• **ASSIGNMENT**
Find the line with "What would you" in the entries below, then reproduce it and every line after it down to and including the line with "Activity of companies", exactly.

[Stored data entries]
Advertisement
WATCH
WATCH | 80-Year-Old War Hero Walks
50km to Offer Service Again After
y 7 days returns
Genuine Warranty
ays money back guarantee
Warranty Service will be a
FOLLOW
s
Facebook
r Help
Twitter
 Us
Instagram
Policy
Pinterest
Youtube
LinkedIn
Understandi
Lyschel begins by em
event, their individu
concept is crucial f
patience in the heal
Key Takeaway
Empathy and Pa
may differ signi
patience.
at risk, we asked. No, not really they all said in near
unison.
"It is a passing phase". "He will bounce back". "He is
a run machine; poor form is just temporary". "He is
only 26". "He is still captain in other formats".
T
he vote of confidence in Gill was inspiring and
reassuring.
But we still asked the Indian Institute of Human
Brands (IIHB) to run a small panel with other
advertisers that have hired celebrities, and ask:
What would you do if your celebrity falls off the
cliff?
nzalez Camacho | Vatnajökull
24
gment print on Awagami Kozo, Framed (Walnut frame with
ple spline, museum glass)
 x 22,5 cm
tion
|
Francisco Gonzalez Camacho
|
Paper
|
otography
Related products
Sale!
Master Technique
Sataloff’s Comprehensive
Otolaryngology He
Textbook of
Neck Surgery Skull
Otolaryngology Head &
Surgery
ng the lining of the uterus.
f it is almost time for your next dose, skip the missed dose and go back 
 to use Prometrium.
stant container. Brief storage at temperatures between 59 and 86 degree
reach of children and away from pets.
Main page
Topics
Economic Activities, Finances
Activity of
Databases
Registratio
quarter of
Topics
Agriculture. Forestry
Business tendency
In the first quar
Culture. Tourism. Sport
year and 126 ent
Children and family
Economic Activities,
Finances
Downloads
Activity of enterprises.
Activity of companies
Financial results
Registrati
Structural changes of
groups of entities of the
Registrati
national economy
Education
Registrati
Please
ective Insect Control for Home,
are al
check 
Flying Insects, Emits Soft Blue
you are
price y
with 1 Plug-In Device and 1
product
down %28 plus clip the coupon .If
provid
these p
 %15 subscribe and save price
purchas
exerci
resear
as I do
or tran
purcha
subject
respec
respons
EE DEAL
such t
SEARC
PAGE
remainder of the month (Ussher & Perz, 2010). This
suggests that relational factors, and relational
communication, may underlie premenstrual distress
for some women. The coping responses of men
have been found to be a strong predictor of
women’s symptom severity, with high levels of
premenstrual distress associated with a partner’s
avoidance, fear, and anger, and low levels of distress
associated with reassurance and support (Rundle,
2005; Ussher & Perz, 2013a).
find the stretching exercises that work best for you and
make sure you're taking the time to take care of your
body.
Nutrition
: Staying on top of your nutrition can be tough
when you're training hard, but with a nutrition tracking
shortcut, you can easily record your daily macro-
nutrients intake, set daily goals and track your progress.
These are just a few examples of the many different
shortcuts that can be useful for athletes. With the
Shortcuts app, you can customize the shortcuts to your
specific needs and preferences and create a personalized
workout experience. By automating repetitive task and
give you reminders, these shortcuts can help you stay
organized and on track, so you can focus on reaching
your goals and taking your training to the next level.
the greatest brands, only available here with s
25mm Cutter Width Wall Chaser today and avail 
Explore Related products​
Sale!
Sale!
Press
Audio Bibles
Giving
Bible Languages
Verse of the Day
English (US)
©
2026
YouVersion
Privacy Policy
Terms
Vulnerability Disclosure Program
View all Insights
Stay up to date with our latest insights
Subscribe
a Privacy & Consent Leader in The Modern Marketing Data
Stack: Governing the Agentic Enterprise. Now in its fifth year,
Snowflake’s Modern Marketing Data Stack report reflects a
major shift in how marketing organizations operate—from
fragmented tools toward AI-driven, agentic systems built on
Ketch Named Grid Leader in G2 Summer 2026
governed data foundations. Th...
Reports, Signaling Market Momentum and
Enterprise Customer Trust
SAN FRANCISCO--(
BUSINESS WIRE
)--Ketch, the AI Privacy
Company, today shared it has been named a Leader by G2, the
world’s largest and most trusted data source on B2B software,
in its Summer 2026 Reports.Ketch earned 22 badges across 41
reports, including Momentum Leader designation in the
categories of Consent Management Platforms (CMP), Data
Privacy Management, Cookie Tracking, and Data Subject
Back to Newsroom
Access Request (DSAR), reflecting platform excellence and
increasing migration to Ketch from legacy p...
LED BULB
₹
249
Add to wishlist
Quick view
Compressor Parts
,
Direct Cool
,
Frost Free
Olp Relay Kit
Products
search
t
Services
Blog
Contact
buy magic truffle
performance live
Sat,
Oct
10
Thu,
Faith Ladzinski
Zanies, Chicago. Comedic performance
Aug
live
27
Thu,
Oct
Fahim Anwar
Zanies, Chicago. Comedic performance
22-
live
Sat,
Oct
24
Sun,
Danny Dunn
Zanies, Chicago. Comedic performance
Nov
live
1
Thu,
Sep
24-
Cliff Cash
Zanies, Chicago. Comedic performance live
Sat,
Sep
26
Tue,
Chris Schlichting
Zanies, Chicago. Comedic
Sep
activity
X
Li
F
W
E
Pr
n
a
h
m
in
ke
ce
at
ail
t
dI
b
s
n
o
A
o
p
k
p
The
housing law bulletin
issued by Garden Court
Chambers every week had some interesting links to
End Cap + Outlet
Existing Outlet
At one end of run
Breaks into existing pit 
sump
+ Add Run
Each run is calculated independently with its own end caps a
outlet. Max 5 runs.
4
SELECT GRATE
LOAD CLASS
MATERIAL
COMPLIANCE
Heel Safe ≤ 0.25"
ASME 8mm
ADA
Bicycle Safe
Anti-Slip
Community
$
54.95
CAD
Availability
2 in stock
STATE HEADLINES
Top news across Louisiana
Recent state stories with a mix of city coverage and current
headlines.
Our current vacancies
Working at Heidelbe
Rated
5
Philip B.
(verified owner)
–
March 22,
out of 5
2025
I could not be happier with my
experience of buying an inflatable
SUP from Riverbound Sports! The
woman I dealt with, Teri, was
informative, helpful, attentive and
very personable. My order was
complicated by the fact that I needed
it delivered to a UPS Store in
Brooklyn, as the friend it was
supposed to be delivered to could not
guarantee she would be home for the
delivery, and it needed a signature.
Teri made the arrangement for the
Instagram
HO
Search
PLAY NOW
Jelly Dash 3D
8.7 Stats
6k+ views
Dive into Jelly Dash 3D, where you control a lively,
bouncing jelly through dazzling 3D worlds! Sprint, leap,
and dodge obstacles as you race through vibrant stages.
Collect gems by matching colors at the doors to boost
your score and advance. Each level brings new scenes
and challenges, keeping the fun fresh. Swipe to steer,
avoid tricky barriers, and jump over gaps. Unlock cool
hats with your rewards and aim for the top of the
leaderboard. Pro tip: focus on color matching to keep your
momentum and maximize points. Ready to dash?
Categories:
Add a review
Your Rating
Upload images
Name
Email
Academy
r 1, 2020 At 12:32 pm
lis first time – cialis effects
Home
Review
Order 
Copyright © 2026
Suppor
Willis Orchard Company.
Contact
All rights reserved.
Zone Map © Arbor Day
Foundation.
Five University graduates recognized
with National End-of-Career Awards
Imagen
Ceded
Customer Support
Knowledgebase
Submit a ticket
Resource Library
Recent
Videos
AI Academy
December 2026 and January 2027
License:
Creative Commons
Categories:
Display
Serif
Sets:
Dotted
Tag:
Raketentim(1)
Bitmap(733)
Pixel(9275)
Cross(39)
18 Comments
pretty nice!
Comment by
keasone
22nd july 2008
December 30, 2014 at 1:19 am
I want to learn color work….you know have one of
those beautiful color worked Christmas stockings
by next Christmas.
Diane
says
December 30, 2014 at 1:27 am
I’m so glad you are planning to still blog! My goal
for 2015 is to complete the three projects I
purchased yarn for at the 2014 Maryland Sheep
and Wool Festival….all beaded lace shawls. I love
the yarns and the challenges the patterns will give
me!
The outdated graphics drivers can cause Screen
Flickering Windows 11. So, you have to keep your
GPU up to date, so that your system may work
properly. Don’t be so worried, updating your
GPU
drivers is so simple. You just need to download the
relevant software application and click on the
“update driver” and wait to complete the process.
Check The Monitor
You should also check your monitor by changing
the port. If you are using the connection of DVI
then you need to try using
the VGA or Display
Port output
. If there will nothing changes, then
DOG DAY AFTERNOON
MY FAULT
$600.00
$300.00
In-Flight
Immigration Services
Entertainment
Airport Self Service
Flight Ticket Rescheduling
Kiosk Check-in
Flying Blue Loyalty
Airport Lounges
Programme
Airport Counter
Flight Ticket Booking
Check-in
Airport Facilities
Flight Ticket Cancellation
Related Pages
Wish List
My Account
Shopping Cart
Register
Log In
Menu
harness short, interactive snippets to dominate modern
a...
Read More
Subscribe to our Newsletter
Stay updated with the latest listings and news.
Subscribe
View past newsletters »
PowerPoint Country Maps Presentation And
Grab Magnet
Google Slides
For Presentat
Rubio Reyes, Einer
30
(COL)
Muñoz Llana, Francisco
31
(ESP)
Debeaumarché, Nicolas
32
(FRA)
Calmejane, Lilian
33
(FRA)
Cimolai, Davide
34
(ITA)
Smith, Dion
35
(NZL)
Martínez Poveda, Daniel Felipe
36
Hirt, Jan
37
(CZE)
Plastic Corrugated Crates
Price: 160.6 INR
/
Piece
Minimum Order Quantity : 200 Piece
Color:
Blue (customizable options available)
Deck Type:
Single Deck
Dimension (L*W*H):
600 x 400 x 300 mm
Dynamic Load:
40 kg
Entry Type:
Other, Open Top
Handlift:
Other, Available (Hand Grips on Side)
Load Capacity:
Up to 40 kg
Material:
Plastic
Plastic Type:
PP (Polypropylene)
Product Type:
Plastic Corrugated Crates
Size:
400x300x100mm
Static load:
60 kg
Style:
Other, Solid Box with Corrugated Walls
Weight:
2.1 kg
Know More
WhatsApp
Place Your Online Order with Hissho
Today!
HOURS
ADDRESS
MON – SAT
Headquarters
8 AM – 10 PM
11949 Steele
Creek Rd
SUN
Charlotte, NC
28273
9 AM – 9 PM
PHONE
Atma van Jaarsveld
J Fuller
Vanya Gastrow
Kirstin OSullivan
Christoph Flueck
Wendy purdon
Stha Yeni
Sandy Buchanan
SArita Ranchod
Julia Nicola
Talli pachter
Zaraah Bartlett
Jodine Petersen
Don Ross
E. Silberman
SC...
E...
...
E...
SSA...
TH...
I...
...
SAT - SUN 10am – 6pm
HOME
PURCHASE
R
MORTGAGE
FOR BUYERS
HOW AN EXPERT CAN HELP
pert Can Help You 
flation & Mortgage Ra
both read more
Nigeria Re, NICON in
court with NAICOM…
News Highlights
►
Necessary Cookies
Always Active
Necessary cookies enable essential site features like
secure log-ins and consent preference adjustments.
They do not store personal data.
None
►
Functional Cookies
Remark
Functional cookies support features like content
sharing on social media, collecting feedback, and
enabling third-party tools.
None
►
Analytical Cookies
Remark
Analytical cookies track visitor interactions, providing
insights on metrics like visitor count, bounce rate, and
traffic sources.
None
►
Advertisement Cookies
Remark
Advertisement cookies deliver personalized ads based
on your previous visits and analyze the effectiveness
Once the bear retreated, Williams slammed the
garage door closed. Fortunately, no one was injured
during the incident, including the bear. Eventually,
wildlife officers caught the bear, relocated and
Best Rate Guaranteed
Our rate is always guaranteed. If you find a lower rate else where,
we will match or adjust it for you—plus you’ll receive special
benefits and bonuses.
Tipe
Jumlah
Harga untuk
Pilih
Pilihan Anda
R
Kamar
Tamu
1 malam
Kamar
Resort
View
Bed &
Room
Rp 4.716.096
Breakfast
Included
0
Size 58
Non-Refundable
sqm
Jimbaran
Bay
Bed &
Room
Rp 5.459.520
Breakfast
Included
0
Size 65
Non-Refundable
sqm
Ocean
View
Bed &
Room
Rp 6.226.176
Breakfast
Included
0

• **TASK ANSWER**
What would you do if your celebrity falls off the
cliff?
nzalez Camacho | Vatnajökull
24
gment print on Awagami Kozo, Framed (Walnut frame with
ple spline, museum glass)
 x 22,5 cm
tion
|
Francisco Gonzalez Camacho
|
Paper
|
otography
Related products
Sale!
Master Technique
Sataloff’s Comprehensive
Otolaryngology He
Textbook of
Neck Surgery Skull
Otolaryngology Head &
Surgery
ng the lining of the uterus.
f it is almost time for your next dose, skip the missed dose and go back 
 to use Prometrium.
stant container. Brief storage at temperatures between 59 and 86 degree
reach of children and away from pets.
Main page
Topics
Economic Activities, Finances
Activity of
Databases
Registratio
quarter of
Topics
Agriculture. Forestry
Business tendency
In the first quar
Culture. Tourism. Sport
year and 126 ent
Children and family
Economic Activities,
Finances
Downloads
Activity of enterprises.
Activity of companies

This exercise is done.